Characterisation of norm via duality in normed vector space

Question

Let $(F,\| \cdot \|)$ be a normed vector space. Prove that for every $x \in F$ the following characterisation of the norm holds: $$\|x\|=\max\{ f(x) : f \in B_{F'} \} \ \ (*)$$ My attempt: first of all, via Hanh-Banach we prove that for every $x_0 \in F$ with $x_0 \neq 0$ there exists $f_0 \in F'$ with $\| f \|_{F'}=1$ such that $f_0(x_0)=\|x_0 \|$. Now, I have the feeling that this proposition should basically solve the problem, but I'm not sure I really know why (I'm new to functional analysis). If we prove the equality $(*)$ with $\sup$ instead of $\max$, then the previous proposition will ensure that such $\sup$ is in fact a $\max$. We have $\|x\|=f_0(x) \le \sup\{ f(x) : f \in B_{F'} \}$ since $f_0 \in B_{F'}$. I can't figure out how to get the reverse inequality.

Answer 1

For $x_0 \in F$ and $x_0 \ne 0$, let us denote by $M(x_0)$ the set

$M(x_0)=\{ f(x_0) : f \in B_{F'} \} $ and let $m(x_0)= \max M(x_0)$.
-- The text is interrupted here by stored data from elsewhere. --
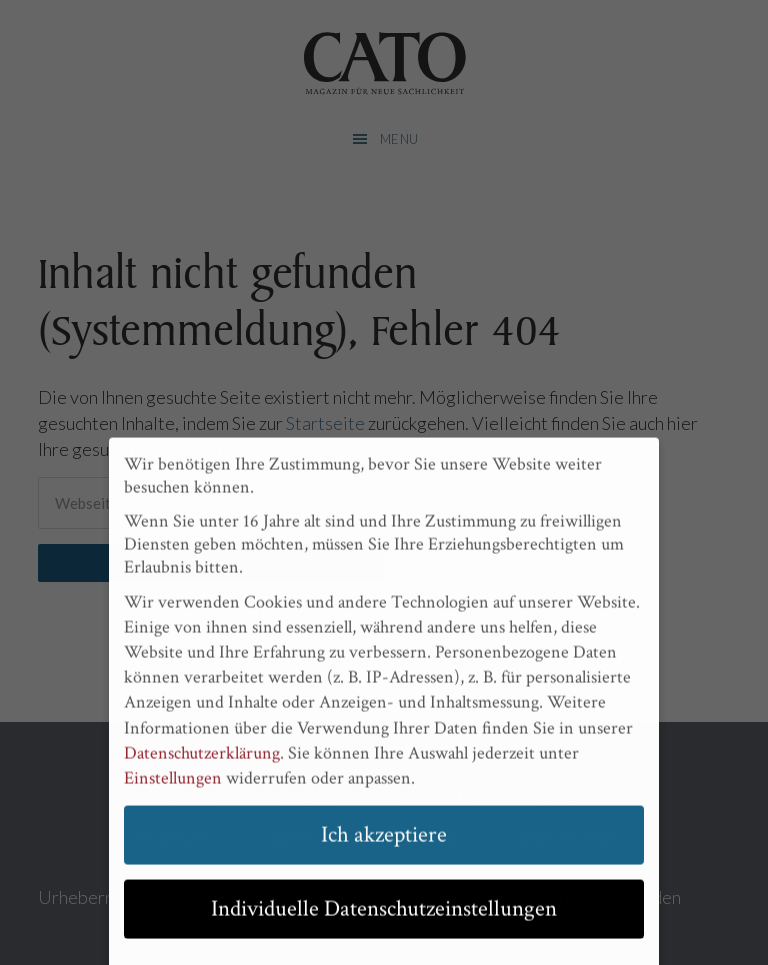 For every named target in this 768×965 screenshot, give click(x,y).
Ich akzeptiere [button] (384, 844)
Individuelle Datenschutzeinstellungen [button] (384, 918)
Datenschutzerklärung (202, 762)
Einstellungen (173, 787) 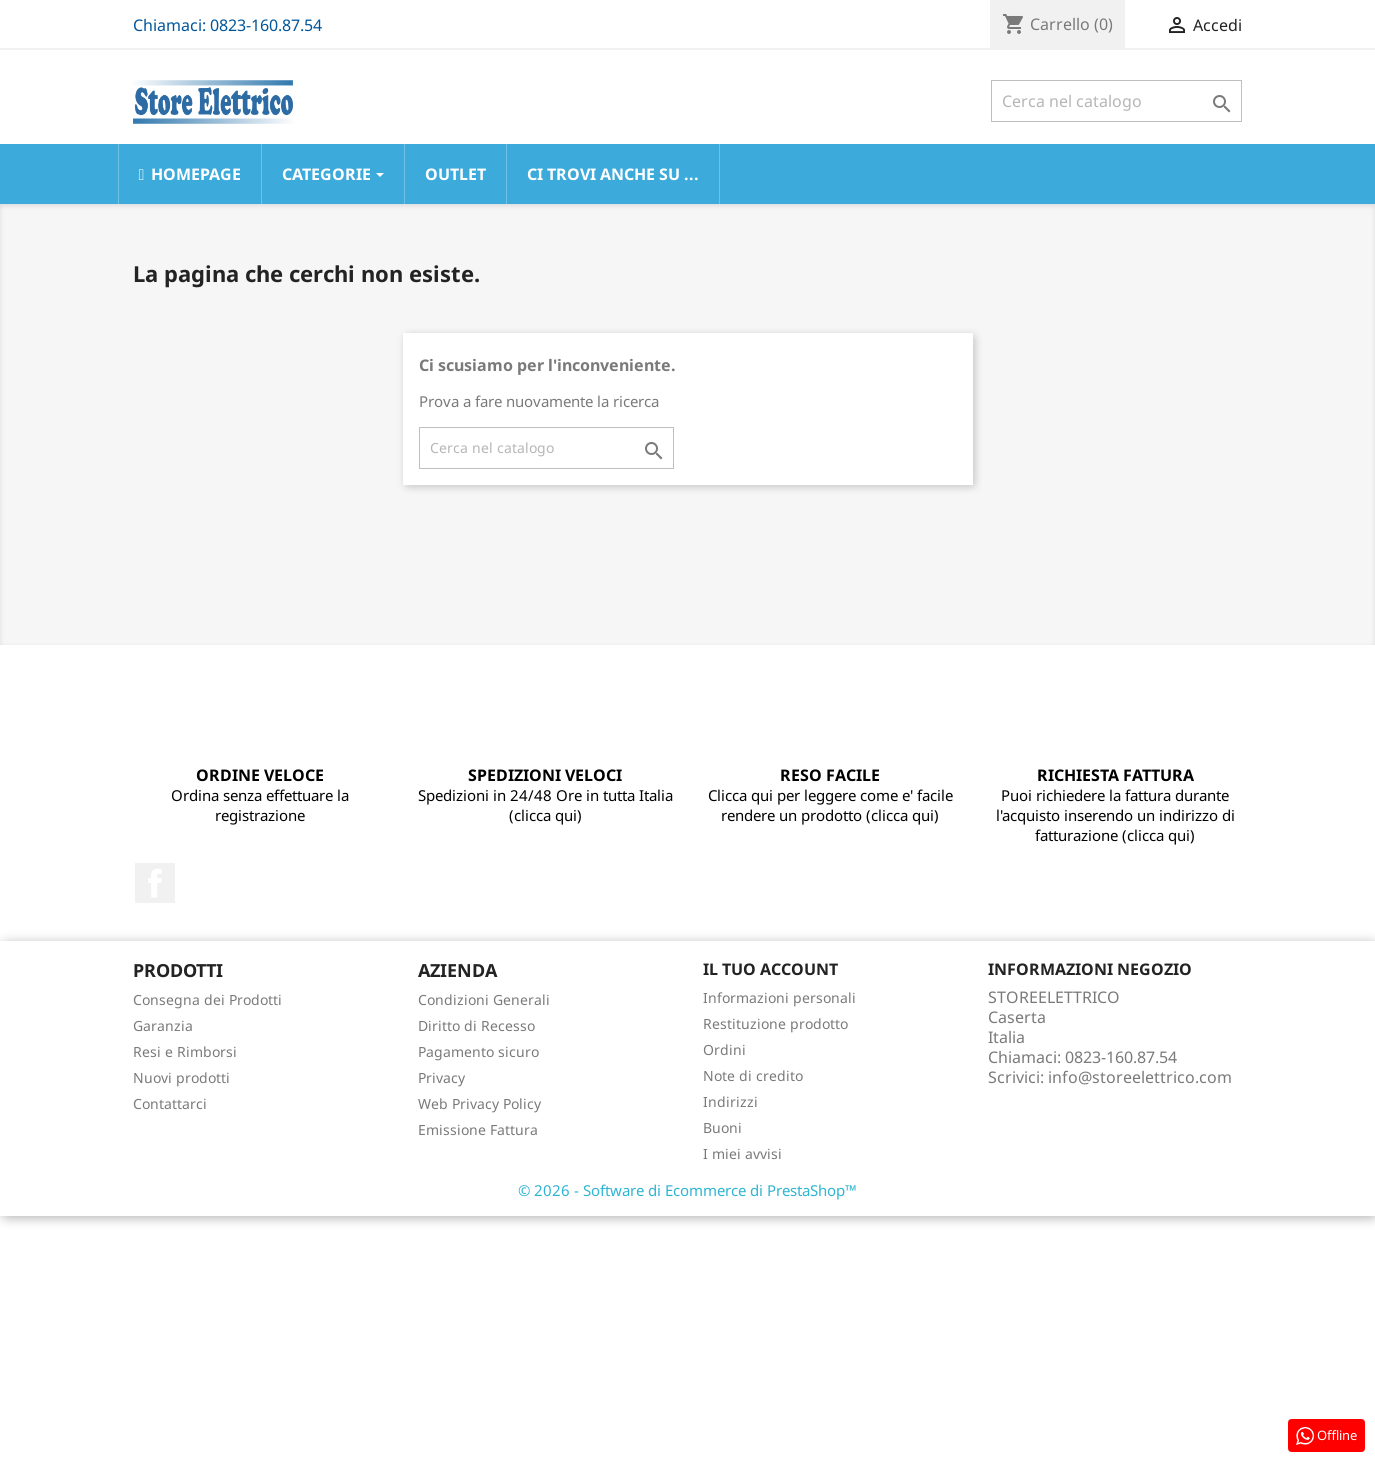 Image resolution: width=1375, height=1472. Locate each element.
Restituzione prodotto (775, 1023)
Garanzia (163, 1025)
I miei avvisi (742, 1153)
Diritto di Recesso (476, 1025)
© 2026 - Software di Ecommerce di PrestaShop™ (687, 1190)
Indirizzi (730, 1101)
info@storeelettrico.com (1140, 1077)
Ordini (724, 1049)
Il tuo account (770, 969)
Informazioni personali (779, 997)
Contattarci (170, 1103)
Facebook (155, 883)
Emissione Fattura (478, 1129)
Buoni (722, 1127)
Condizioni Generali (484, 999)
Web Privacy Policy (479, 1103)
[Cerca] (1116, 101)
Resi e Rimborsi (185, 1051)
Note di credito (753, 1075)
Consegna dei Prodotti (207, 999)
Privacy (441, 1077)
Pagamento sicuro (478, 1051)
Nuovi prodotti (181, 1077) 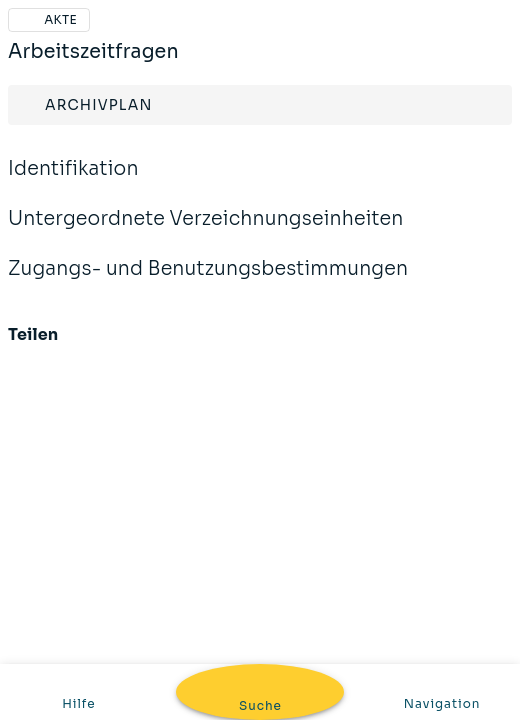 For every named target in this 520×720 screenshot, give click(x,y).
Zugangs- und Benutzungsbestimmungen (208, 282)
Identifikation (73, 182)
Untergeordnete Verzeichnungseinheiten (206, 232) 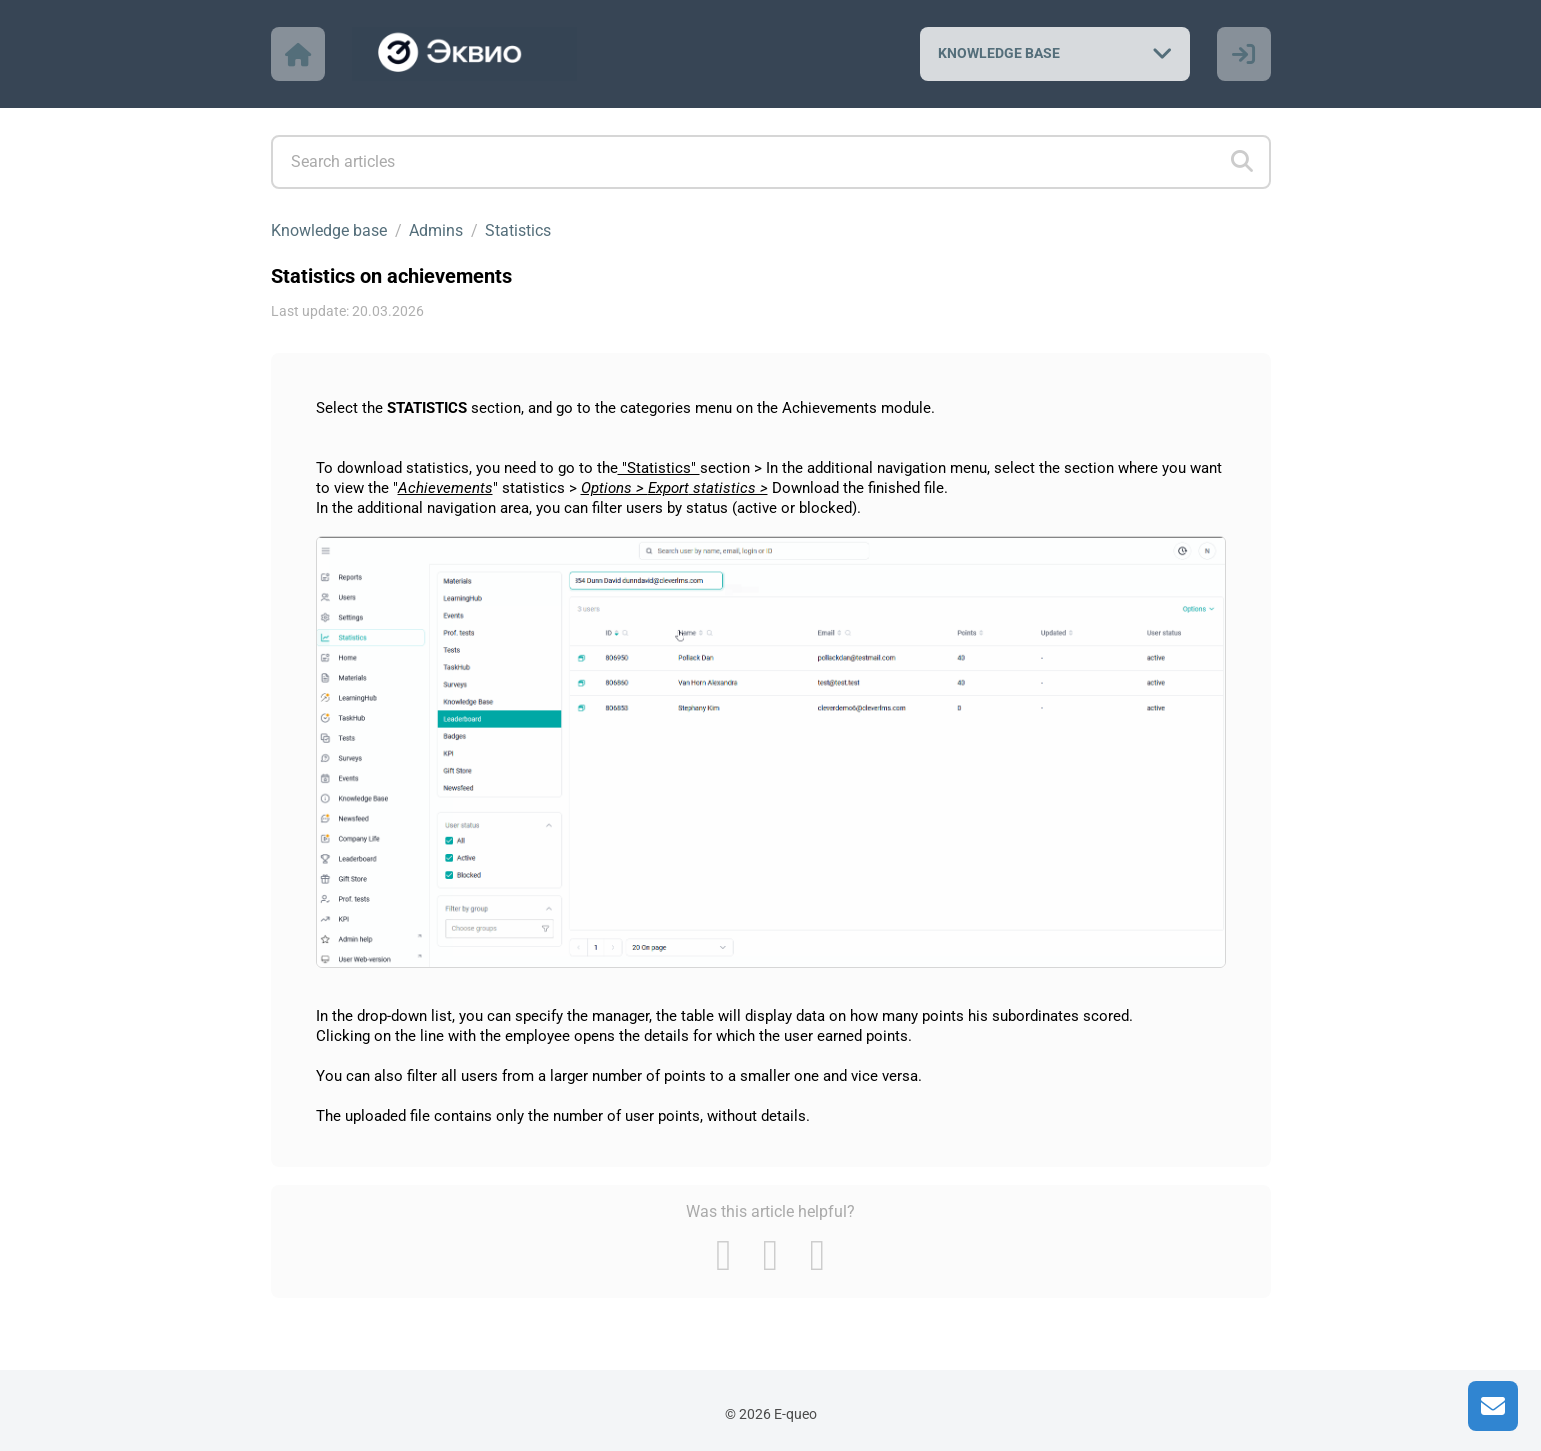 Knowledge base (329, 230)
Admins (436, 230)
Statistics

By Hahn - Banach we get, as you have shown, a functional $f_0 \in B_{F'}$ such that $f_0(x_0)=||x_0||$. It follows that

(1) $||x_0|| \le m(x_0)$ .

For each $f \in B_{F'}$ we have

$f(x_0) \le |f(x_0)| \le ||f||*||x_0|| \le ||x_0||$.

Therefore

(2) $m(x_0) \le ||x_0||$.

From (1) and (2) the assertion follws.